The neighborhood pulled together, too, to shield its prodigy. While random violence and stray bullets remained an ever-present threat, gang members who typically would have tried to recruit or hassle a boy Rose's age left him alone. "If you're an athlete, they tend to give you a free pass," says Donald Whiteside, an Englewood native who starred at Northern Illinois and played in the NBA. "For anyone else, it can be pretty rough." Rose says that his family benefited from the protective ring, too. "They looked out for my mother," he says. "They only do that for certain people, and we were lucky."
All around him, though, people were dying. When Rose was a fifth grader living on 73rd and Paulina, his next-door neighbor, a teenager, got drunk and killed himself playing Russian roulette. A close neighborhood friend of Rose's was killed a few weeks before he was supposed to leave for college. Every day in Englewood, Rose says, he saw or heard some element of a crime. "When I was younger, I used to cry about how rough it was," he recalls. "I just wanted to be old enough to get me and my family out of there."
During the eighth grade, when it was time for Rose to choose where he wanted to go to high school, the neighborhood's protective code played a huge part in his decision to enroll at Simeon, about two miles from his home. "I had heard too many stories about people who go too far out of their neighborhood, where people try to test you," Rose said. "Simeon was in my neighborhood, and I had friends there, so I felt pretty safe." He led Simeon to two state titles, and the recruiters who'd been knocking for years began pounding. "People told him that he'd never get out of Englewood," says John Calipari, Rose's coach at the University of Memphis. "And he became the best player in the country." In his freshman year, he led the Tigers to the 2008 national title game, where they lost to Kansas. A week later, he announced he was leaving college for the NBA.
As soon as he could, he moved his mother out of the neighborhood and into a house in Homewood, just as the violence began to heat up again. "Three blocks away from my house they shot a boy in the face," he says. "One of my brothers was nearby while the shooting was going on." (Some of Rose's extended family still live in the neighborhood.)

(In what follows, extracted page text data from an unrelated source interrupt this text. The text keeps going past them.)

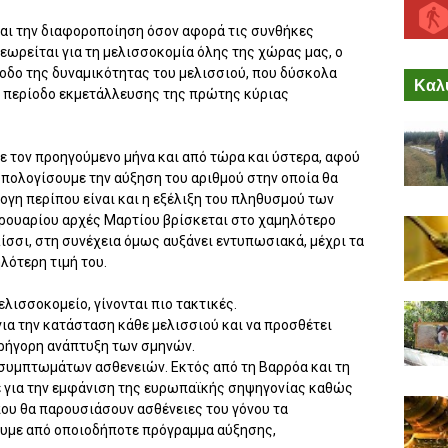
και την διαφοροποίηση όσον αφορά τις συνθήκες
εωρείται για τη μελισσοκομία όλης της χώρας μας, ο
οδο της δυναμικότητας του μελισσιού, που δύσκολα
Καλύ
η περίοδο εκμετάλλευσης της πρώτης κύριας
ε τον προηγούμενο μήνα και από τώρα και ύστερα, αφού
υπολογίσουμε την αύξηση του αριθμού στην οποία θα
γη περίπου είναι και η εξέλιξη του πληθυσμού των
βρουαρίου αρχές Μαρτίου βρίσκεται στο χαμηλότερο
ελίσσι, στη συνέχεια όμως αυξάνει εντυπωσιακά, μέχρι τα
λότερη τιμή του.
λισσοκομείο, γίνονται πιο τακτικές.
 για την κατάσταση κάθε μελισσιού και να προσθέτει
γρήγορη ανάπτυξη των σμηνών.
η συμπτωμάτων ασθενειών. Εκτός από τη Βαρρόα και τη
ε για την εμφάνιση της ευρωπαϊκής σηψηγονίας καθώς
ου θα παρουσιάσουν ασθένειες του γόνου τα
υμε από οποιοδήποτε πρόγραμμα αύξησης,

On October 28th, the now six-foot-three point guard will make his professional debut against the Milwaukee Bucks. Englewood will no doubt be tuned in. But that's as close as Derrick Rose will get for now. Though he'd like to visit family and friends, for the time being, Rose says he can't go anywhere near. "It's crazy now," he says. "Everyone says don't stop there, not even for ten minutes, until everything has cooled down." Perhaps most telling, the Bulls declined a request to photograph Rose near his childhood home.